On Thu, Feb 3, 2011 at 10:24 PM, Vivek Natarajan <[email protected]> wrote:
> There is a race of queuing a data frame before the tx completion
> of nullfunc frame for enabling power save. This has caused a power
> save state mismatch between the station and the AP. This patch
> addresses this issue.
>
> Signed-off-by: Vivek Natarajan <[email protected]>

Not stable fix? What't the effect of not having this patch? The
description could use some love to explain better what is observed in
terms of metrics or loss.

Luis

2011-02-04 11:07:25

by Sujith

[permalink] [raw]
Subject: Re: [PATCH 1/2] ath9k: Drain txq before sending a nullfunc frame.

Vivek Natarajan wrote:
> This is true for retry_tx set as false(for ath_draintxq) but if the
> retry is set, I suppose the frame will be in the hw queue till all the
> hw retries(20) and sw retries(10) (200 retries in total)are over. This
> will take a lot of time for completion if the channel is busy.
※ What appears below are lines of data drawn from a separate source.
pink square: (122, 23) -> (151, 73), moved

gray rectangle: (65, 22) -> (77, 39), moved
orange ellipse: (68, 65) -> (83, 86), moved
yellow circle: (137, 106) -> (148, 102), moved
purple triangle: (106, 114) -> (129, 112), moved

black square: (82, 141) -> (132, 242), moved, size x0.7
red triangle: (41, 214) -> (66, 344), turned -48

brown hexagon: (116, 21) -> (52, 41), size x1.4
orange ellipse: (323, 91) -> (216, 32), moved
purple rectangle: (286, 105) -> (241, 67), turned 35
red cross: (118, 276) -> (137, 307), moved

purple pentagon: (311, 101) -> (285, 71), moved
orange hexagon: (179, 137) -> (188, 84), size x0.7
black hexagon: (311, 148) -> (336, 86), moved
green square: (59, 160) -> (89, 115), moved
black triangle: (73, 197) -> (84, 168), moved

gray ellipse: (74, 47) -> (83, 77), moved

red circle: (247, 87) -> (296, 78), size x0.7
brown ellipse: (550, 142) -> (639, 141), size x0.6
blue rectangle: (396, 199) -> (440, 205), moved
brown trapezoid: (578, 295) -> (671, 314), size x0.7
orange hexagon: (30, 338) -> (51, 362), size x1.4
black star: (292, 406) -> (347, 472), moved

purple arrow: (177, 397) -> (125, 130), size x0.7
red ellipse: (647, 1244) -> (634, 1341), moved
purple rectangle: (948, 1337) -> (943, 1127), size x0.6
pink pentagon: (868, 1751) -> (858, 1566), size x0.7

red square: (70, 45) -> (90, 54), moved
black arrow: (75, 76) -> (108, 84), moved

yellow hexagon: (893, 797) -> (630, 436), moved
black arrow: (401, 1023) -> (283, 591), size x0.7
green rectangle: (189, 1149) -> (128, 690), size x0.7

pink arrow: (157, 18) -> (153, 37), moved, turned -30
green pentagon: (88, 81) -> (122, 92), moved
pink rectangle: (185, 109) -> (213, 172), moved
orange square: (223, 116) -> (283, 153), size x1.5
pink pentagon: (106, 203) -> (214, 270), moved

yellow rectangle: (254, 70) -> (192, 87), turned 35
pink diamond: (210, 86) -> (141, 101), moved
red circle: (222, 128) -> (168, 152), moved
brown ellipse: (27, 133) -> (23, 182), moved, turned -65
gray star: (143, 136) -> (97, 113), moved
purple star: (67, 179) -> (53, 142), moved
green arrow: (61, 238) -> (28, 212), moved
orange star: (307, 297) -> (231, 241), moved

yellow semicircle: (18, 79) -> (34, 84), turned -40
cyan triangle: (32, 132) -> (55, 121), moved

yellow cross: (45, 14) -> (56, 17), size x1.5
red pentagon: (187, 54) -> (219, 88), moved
Time for completion ? We are _draining_ the pending frames, they are never
sent out ...

> I am thinking of calling ath_drain_all_txq() in flush() and the only
> query is should the retry_tx be set.

Not sure.

Sujith

2011-02-04 09:26:27

by Vivek Natarajan

[permalink] [raw]
Subject: Re: [PATCH 2/2] mac80211: Fix a race on enabling power save.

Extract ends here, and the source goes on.